Enable Private Service Connect
Google Private Service Connect (PSC) private connectivity and mitigate data exfiltration risks. Databricks supports two Private Service Connect connection types:
Front-end (user to workspace): Allows users to connect to the Databricks web application, REST API, and Databricks Connect API over a Virtual Private Cloud (VPC) endpoint.
Back-end (data plane to control plane): This enables private connectivity from Databricks compute in a customer-managed VPC to a Databricks workspace’s core services.
For more information, see Enable Private Service Connect for your workspace.
Deploy a workspace with secure cluster connectivity
All new workspaces are created with secure cluster connectivity by default. When secure cluster connectivity is enabled, customer virtual networks have no open ports and Databricks Runtime cluster nodes have no public IP addresses. This simplifies network administration by removing the need to configure ports on security groups or network peering. To learn more about deploying a workspace with secure cluster connectivity, see Secure cluster connectivity.
IP access lists
Authentication proves user identity, but it does not enforce the network location of the users. Accessing a cloud service from an unsecured network poses security risks, especially when the user may have authorized access to sensitive or personal data. With IP access lists, you can configure Databricks workspaces so that users connect to the service only through existing networks with a secure perimeter.

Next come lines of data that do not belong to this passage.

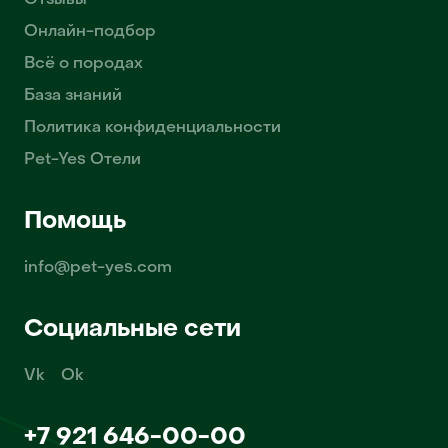
Отзывы
Онлайн-подбор
Всё о породах
База знаний
Политика конфиденциальности
Pet-Yes Отели
Помощь
info@pet-yes.com
Социальные сети
Vk
Ok
+7 921 646-00-00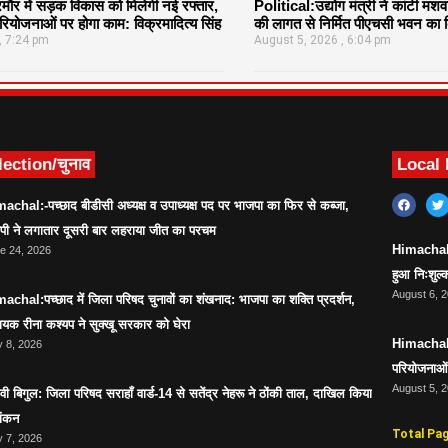
र में सड़क विकास को मिलेगी नई रफ्तार,
Political:उद्योग मंत्री ने कांटी मश
ियोजनाओं पर होगा काम: विक्रमादित्य सिंह
की लागत से निर्मित पीएचसी भवन का क
7:24 pm
August 5, 2026
6:04 pm
lection/चुनाव
Local
achal:-पच्छाद बीडीसी अध्यक्ष व उपाध्यक्ष पद पर भाजपा का फिर से कब्जा,
ेपी ने लगातार दूसरी बार लहराया जीत का परचम
Himachal:सर
e 24, 2026
हुआ निःशुल्क
August 6, 
achal:पच्छाद में जिला परिषद चुनावों का शंखनाद: भाजपा का शक्ति प्रदर्शन,
ायक रीना कश्यप ने सुक्खू सरकार को घेरा
Himachal:स
 8, 2026
परियोजनाओं 
August 5, 
ावी बिगुल: जिला परिषद सराहाँ वार्ड-14 से सतेंद्र नेहरू ने ठोंकी ताल, दाखिल किया
ांकन
Total Pa
 7, 2026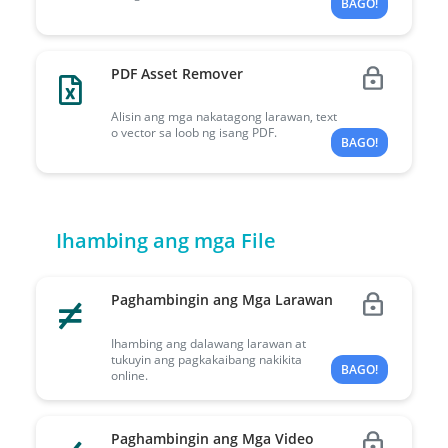
BAGO!
PDF Asset Remover
Alisin ang mga nakatagong larawan, text
o vector sa loob ng isang PDF.
BAGO!
Ihambing ang mga File
Paghambingin ang Mga Larawan
Ihambing ang dalawang larawan at
tukuyin ang pagkakaibang nakikita
BAGO!
online.
Paghambingin ang Mga Video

Workspace admins can specify the IP addresses (or CIDR ranges) on the public network that are allowed access. These IP addresses could belong to egress gateways or specific user environments. You can also specify IP addresses or subnets to block. For details, see IP access lists for workspaces.
You can also use Private Service Connect to block all public internet access to a Databricks workspace.
You can also control access to the account console using IP access lists using a similar system that can be configured either through a UI or an API. This feature only controls access to the account console. To control IP address access to the account console, see IP access lists for the account console.
Configure firewall rules
Many organizations use firewall to block traffic based on domain names. You must allow list Databricks domain names to ensure access to Databricks resources. For more information, see Configure domain name firewall rules.
Automation template options
Using Databricks REST APIs, some of your security configuration tasks can be automated using Terraform. These templates can be used to configure and deploy new workspaces as well as to update administrative configurations for existing workspaces. Particularly for large companies with dozens of workspaces, using templates can enable fast and consistent automated configurations.